Aceitar o calendário do futebol brasileiro não é tarefa fácil. Jornalistas e especialistas tentam desvendar este mistério, mas entra ano, sai ano, tudo permanece inalterado. Nosso calendário esportivo é um monstro difícil de ser domado.
Tudo começa com os estaduais. Contestado por muitos, defendido com unhas e dentes pelas federações e times menores. Fonte única de receita para vários times do interior, vem ao longo dos anos distribuído cotas polpudas para os grandes.
Normalmente ocupa o primeiro trimestre de cada ano. O drama é que os clubes menores montam seus elencos focados nesta disputa. Quando não conseguem arrumar vaga para outras competições simplesmente param de funcionar.

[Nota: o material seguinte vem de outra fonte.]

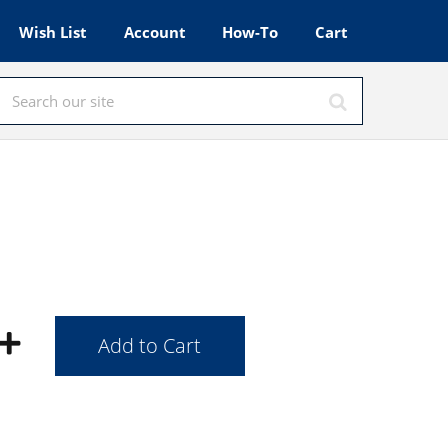
Wish List
Account
How-To
Cart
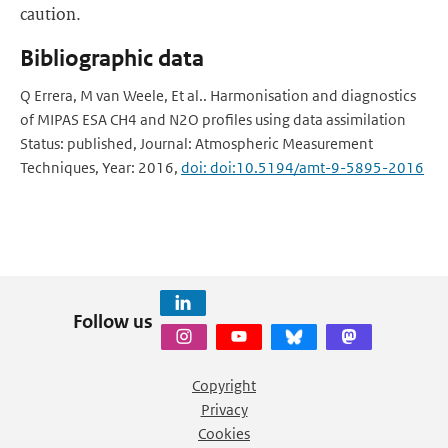
caution.
Bibliographic data
Q Errera, M van Weele, Et al.. Harmonisation and diagnostics
of MIPAS ESA CH4 and N2O profiles using data assimilation
Status: published, Journal: Atmospheric Measurement
Techniques, Year: 2016,
doi: doi:10.5194/amt-9-5895-2016
Follow us
Copyright
Privacy
Cookies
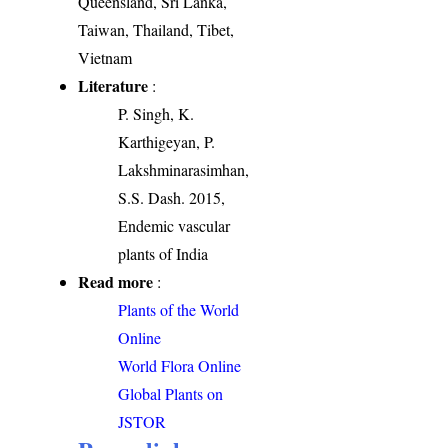
Queensland, Sri Lanka,
Taiwan, Thailand, Tibet,
Vietnam
Literature
:
P. Singh, K.
Karthigeyan, P.
Lakshminarasimhan,
S.S. Dash. 2015,
Endemic vascular
plants of India
Read more
:
Plants of the World
Online
World Flora Online
Global Plants on
JSTOR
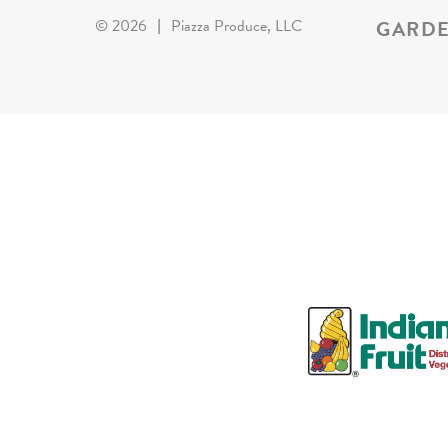
GARDE
©
2026
|
Piazza Produce, LLC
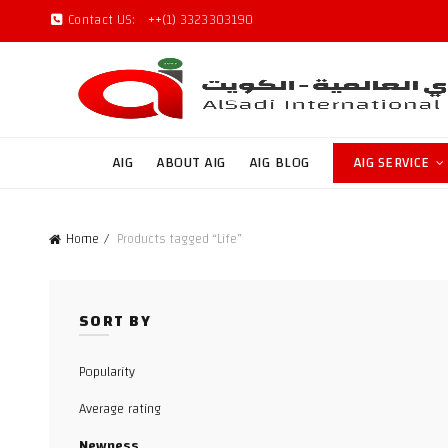
Contact US:
++(1) 3323303190
AIG
ABOUT AIG
AIG BLOG
AIG SERVICE
Home
Products tagged “Life”
SORT BY
Popularity
Average rating
Newness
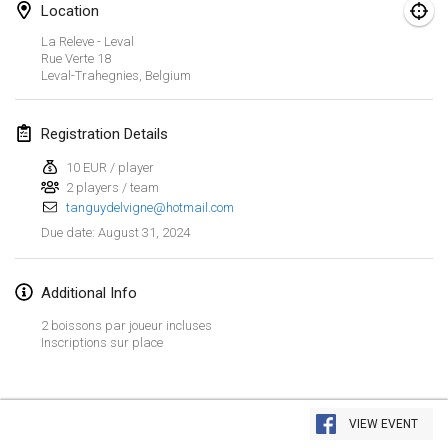
Jan 21, 2024
|
Poland
Location
La Releve - Leval
Tournoi de Mölkky - Lesfous Dubâtonvaigeois
Rue Verte
18
Jan 27, 2024
|
France
Leval-Trahegnies
,
Belgium
SingeliDuppeli
Registration Details
Jan 27, 2024
|
Finland
10 EUR / player
2 players / team
February 2024
tanguydelvigne@hotmail.com
August 31, 2024
Due date
:
US Mölkky Winter
Feb 2, 2024
|
United States
Additional Info
SM HalliMölkky - Finnish Championship
2 boissons par joueur incluses
Feb 3, 2024
|
Finland
Inscriptions sur place
Indoor de la CASAS
View list
Feb 17, 2024
|
France
VIEW EVENT
Showing
236
tournaments
Curated by
Mölkk Your World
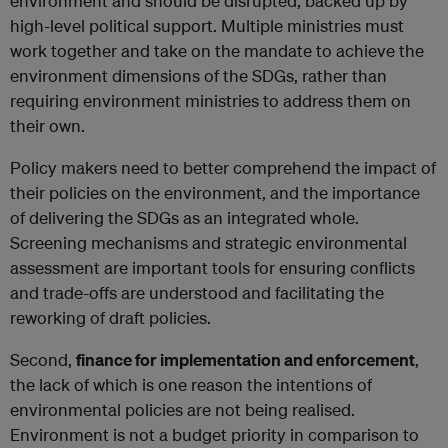
environment and should be disrupted, backed up by
high-level political support. Multiple ministries must
work together and take on the mandate to achieve the
environment dimensions of the SDGs, rather than
requiring environment ministries to address them on
their own.
Policy makers need to better comprehend the impact of
their policies on the environment, and the importance
of delivering the SDGs as an integrated whole.
Screening mechanisms and strategic environmental
assessment are important tools for ensuring conflicts
and trade-offs are understood and facilitating the
reworking of draft policies.
Second,
finance for implementation and enforcement
,
the lack of which is one reason the intentions of
environmental policies are not being realised.
Environment is not a budget priority in comparison to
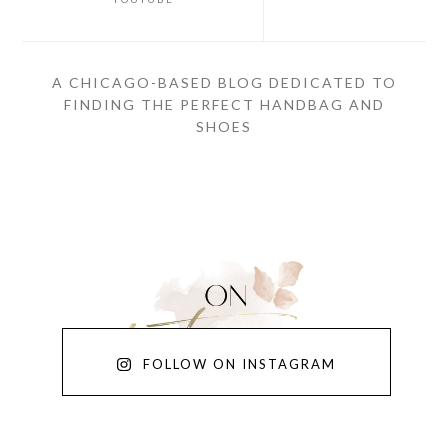
A CHICAGO-BASED BLOG DEDICATED TO
FINDING THE PERFECT HANDBAG AND
SHOES
FOLLOW ON INSTAGRAM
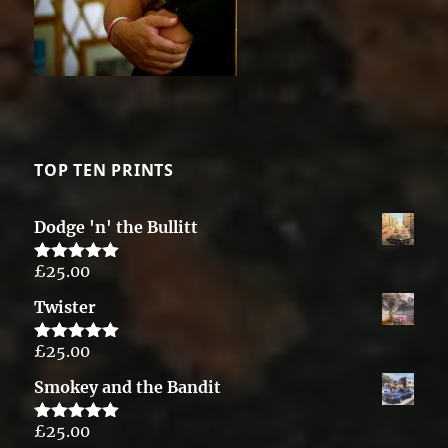
TOP TEN PRINTS
Dodge 'n' the Bullitt
£
25.00
Rated
5.00
out of 5
Twister
£
25.00
Rated
5.00
out of 5
Smokey and the Bandit
£
25.00
Rated
5.00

Os times maiores e mais fortes seguem numa ciranda impressionante. Tem o Brasileiro das series A e B, Copa do Brasil, Copa Sul-Americana e Libertadores. Tudo ao mesmo tempo. Tudo misturado.
Só para disputar o Brasileiro é preciso realizar 38 jogos e 19 viagens pelo Brasil. Jogos aos domingos e muitas vezes em outros dias da semana. Aí tem os jogos das outras competições nacionais e internacionais com mais viagens e enfretamentos em dias e horários estranhos. Os jogadores passam mais tempo viajando do que treinando ou jogando.
O calendário é tão maluco que parece feito para punir o time mais forte, aquele que consegue mais vitórias soma mais pontos. Quanto melhor a situação na tabela mais viagens e jogos.
Um time bom, vencedor, costuma decidir em curto prazo de tempo, o Brasileiro, a Copa do Brasil e a Libertadores. Mais do que uma aventura, uma loucura. O resultado deste calendário maluco é que nem sempre o melhor consegue chegar ao título. Perde no desgaste físico, nas contusões ou suspensões dos seus jogadores.
Na Copa Libertadores os times dos outros países levam sempre grande vantagem, justamente porque viajam e jogam bem menos. Assim podem se preparar melhor tanto fisicamente, como tecnicamente. O reflexo deste calendário maluco está bem nítido dentro de campo. Os times brasileiros estão piorando a cada ano. Os jogadores são fracos nos principais fundamentos e no coletivo deixam muito a desejar.
Sem tempo para treinamentos, aprimoramento das virtudes ou recuperação das contusões ou desgastes, a impressão é que os atletas se reúnem na porta do estádio, pegam o uniforme e entram no gramado. Como o custo para manter elencos enormes é cada vez mais alto e a receita cada vez mais exprimida, a saída é promover muitos jogos, participar de várias competições, priorizando a quantidade no lugar da qualidade.
Não vejo em curto ou médio prazo qualquer possibilidade de racionalização do calendário do nosso futebol. É uma questão mais econômica do que esportiva. Pode ser que daqui alguns anos, com a situação do Brasil melhorando, os próprios dirigentes encontrem uma fórmula, no mínimo, menos desgastante para os atletas e torcedores. Por enquanto, por falta de coisa melhor, nos resta conviver com esta overdose de futebol.
O perigo é que este calendário maluco faça o futebol brasileiro ir perdendo seu brilho e magia a cada ano, correndo o risco de ir tomando distância dos torcedores, principalmente os mais jovens.